Saturday 12 January 2013

January 12

National Pharmacist Day

 


National Pharmacist Day is celebrated on January 12th. The day is dedicated to the pharmacists who play a very important role in medical care. There is no doubt about it that the holiday was created by some pharmacist group. But there are still studies and researches going on to find it. Another important thing about the day is, though it is a very important day in medical care, it is not truly a "National" day which would have required an act of Congress. So on January 12, 2011, be sure to thank your pharmacist!

Birthdays

 

 
John Griffith "Jack" London (born John Griffith Chaney, January 12, 1876 – November 22, 1916) was an American author, journalist, and social activist. He was a pioneer in the then-burgeoning world of commercial magazine fiction and was one of the first fiction writers to obtain worldwide celebrity and a large fortune from his fiction alone. He is best remembered as the author of The Call of the Wild and White Fang, both set in the Klondike Gold Rush, as well as the short stories "To Build a Fire", "An Odyssey of the North", and "Love of Life". He also wrote of the South Pacific in such stories as "The Pearls of Parlay" and "The Heathen", and of the San Francisco Bay area in The Sea Wolf.

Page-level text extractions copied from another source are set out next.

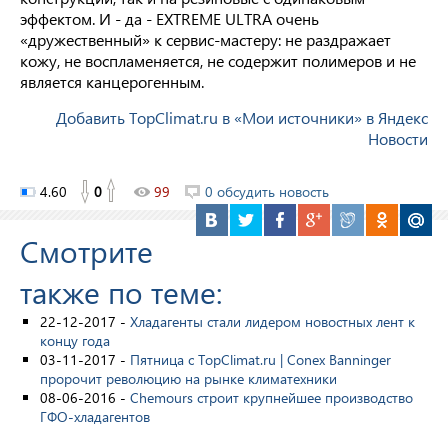
эффектом. И - да - EXTREME ULTRA очень
«дружественный» к сервис-мастеру: не раздражает
кожу, не воспламеняется, не содержит полимеров и не
является канцерогенным.
Добавить TopClimat.ru в «Мои источники» в Яндекс
Новости
4.60
0
99
0 обсудить новость
Смотрите
также по теме:
22-12-2017 -
Хладагенты стали лидером новостных лент к
концу года
03-11-2017 -
Пятница с TopClimat.ru | Conex Banninger
пророчит революцию на рынке климатехники
08-06-2016 -
Chemours строит крупнейшее производство
ГФО-хладагентов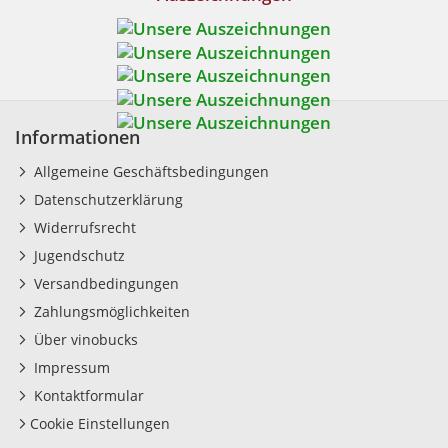
Informationen
Allgemeine Geschäftsbedingungen
Datenschutzerklärung
Widerrufsrecht
Jugendschutz
Versandbedingungen
Zahlungsmöglichkeiten
Über vinobucks
Impressum
Kontaktformular
Cookie Einstellungen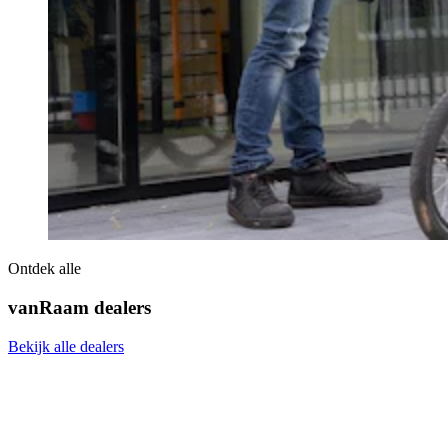
Ontdek alle
vanRaam dealers
Bekijk alle dealers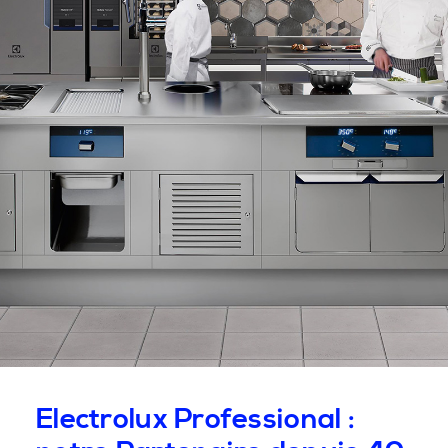
Electrolux Professional :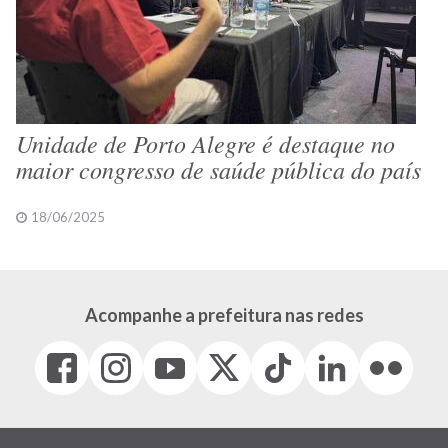
Unidade de Porto Alegre é destaque no
maior congresso de saúde pública do país
18/06/2025
Acompanhe a prefeitura nas redes
Facebook
Instagram
Youtube
X
Tiktok
LinkedIn
Flickr
(link
(link
(link
(Antigo
(link
(link
(link
abre
abre
abre
Twitter)
abre
abre
abre
em
em
em
(link
em
em
em
nova
nova
nova
abre
nova
nova
nova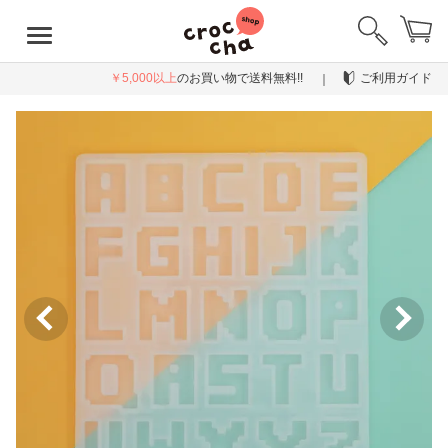
￥5,000以上
のお買い物で送料無料!!
ご利用ガイド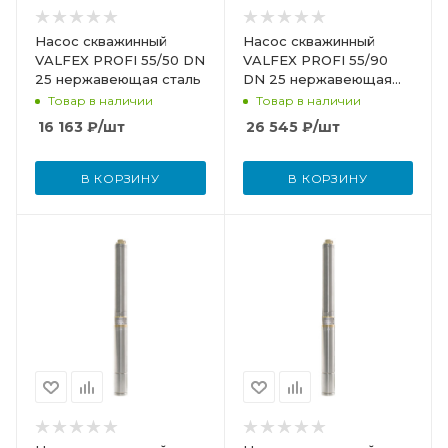
Насос скважинный
Насос скважинный
VALFEX PROFI 55/50 DN
VALFEX PROFI 55/90
25 нержавеющая сталь
DN 25 нержавеющая
сталь
Товар в наличии
Товар в наличии
16 163
₽
/шт
26 545
₽
/шт
В КОРЗИНУ
В КОРЗИНУ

Paul Jarrico (January 12, 1915 – October 28, 1997) was an American screenwriter and film producer. He mostly wrote crime and comedy scripts for lower budget Hollywood films with Columbia Pictures. Among these films were No Time to Marry (1937), I Am the Law (1938), and Beauty for the Asking (1939). His 1941 film Tom, Dick and Harry, starring Ginger Rogers, was nominated for an Academy Award for Best Original Screenplay.

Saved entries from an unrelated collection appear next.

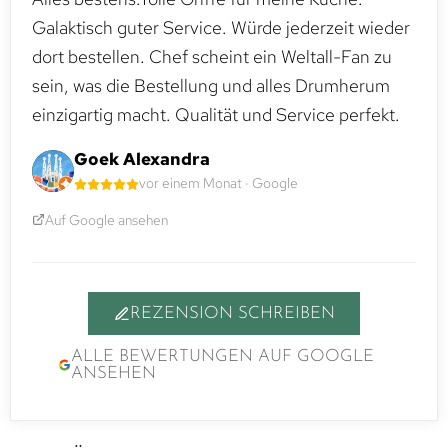
Galaktisch guter Service. Würde jederzeit wieder
dort bestellen. Chef scheint ein Weltall-Fan zu
sein, was die Bestellung und alles Drumherum
einzigartig macht. Qualität und Service perfekt.
Goek Alexandra
vor einem Monat · Google
Auf Google ansehen
REZENSION SCHREIBEN
ALLE BEWERTUNGEN AUF GOOGLE
ANSEHEN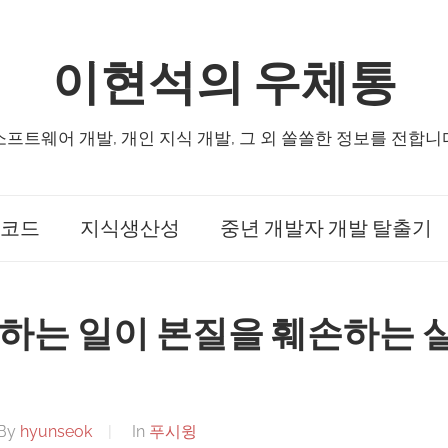
이현석의 우체통
소프트웨어 개발, 개인 지식 개발, 그 외 쏠쏠한 정보를 전합니
코드
지식생산성
중년 개발자 개발 탈출기
 하는 일이 본질을 훼손하는 
By
hyunseok
In
푸시윙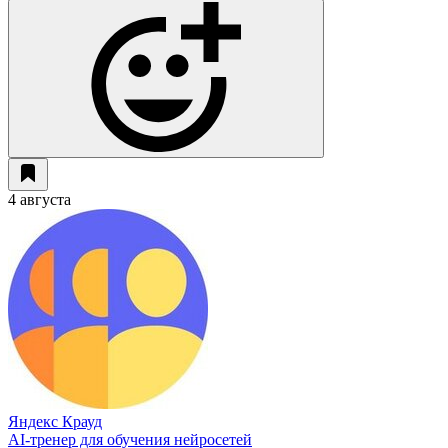
4 августа
Яндекс Крауд
AI-тренер для обучения нейросетей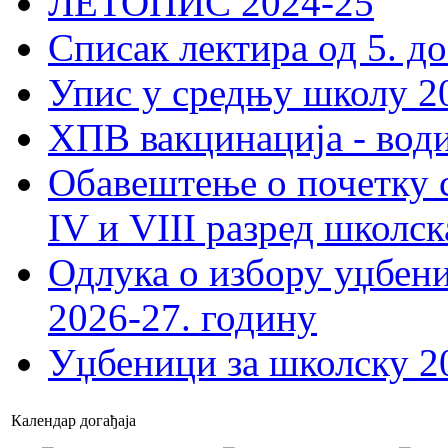
ЛЕТОПИС 2024-25
Списак лектира од 5. до
Упис у средњу школу 20
ХПВ вакцинација - вод
Обавештење о почетку 
IV и VIII разред школск
Одлука о избору уџбеник
2026-27. годину
Уџбеници за школску 2
Календар догађаја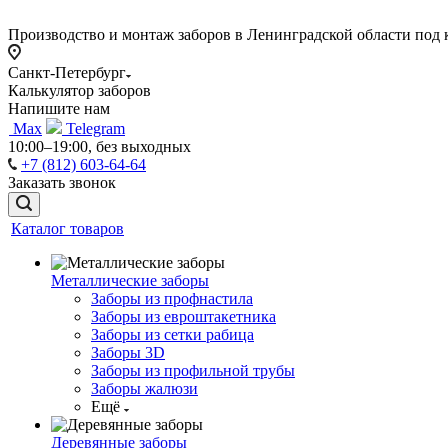
Производство и монтаж заборов в Ленинградской области под
Санкт-Петербург
Калькулятор заборов
Напишите нам
Max
Telegram
10:00–19:00, без выходных
+7 (812) 603-64-64
Заказать звонок
Каталог товаров
Металлические заборы
Заборы из профнастила
Заборы из евроштакетника
Заборы из сетки рабица
Заборы 3D
Заборы из профильной трубы
Заборы жалюзи
Ещё
Деревянные заборы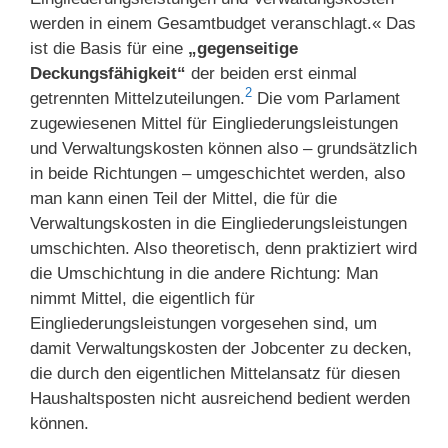
werden in einem Gesamtbudget veranschlagt.« Das
ist die Basis für eine
„gegenseitige
Deckungsfähigkeit“
der beiden erst einmal
2
getrennten Mittelzuteilungen.
Die vom Parlament
zugewiesenen Mittel für Eingliederungsleistungen
und Verwaltungskosten können also – grundsätzlich
in beide Richtungen – umgeschichtet werden, also
man kann einen Teil der Mittel, die für die
Verwaltungskosten in die Eingliederungsleistungen
umschichten. Also theoretisch, denn praktiziert wird
die Umschichtung in die andere Richtung: Man
nimmt Mittel, die eigentlich für
Eingliederungsleistungen vorgesehen sind, um
damit Verwaltungskosten der Jobcenter zu decken,
die durch den eigentlichen Mittelansatz für diesen
Haushaltsposten nicht ausreichend bedient werden
können.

George Duke (born January 12, 1946, San Rafael, California) is a multi-faceted American musician, known as a keyboard pioneer, composer, singer and producer in both jazz and popular mainstream musical genres. He first made a name for himself with the album The Jean-Luc Ponty Experience with the George Duke Trio. He is known primarily for thirty-odd solo albums as well as for his collaborations with other musicians, particularly Frank Zappa.

1 comment:

  1. On this day was also born Jay McShann (January 12, 1916 – December 7, 2006).He was an American Grammy Award-nominated jump blues, mainstream jazz, and swing bandleader, pianist and singer.

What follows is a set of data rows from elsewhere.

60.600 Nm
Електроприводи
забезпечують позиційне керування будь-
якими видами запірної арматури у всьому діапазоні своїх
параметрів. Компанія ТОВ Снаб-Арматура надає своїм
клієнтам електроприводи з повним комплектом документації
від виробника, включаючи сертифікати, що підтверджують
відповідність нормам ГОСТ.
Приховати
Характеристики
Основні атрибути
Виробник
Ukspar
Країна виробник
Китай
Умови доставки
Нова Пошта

    During the 1940s, McShann was at the forefront of blues and hard bop jazz musicians mainly from Kansas City. He assembled his own big band, with musicians that included some of the most influential artists of their time, including Charlie Parker, Bernard Anderson, Ben Webster and Walter Brown. His kind of music became known as "the Kansas City sound"

    McShann died on December 7, 2006, at St. Luke's Hospital in Kansas City. Jay McShann was survived by his companion of more than 30 years, Thelma Adams (known as Marianne McShann), and three daughters - Linda McShann Gerber, Jayne McShann Lewis, and Pam McShann.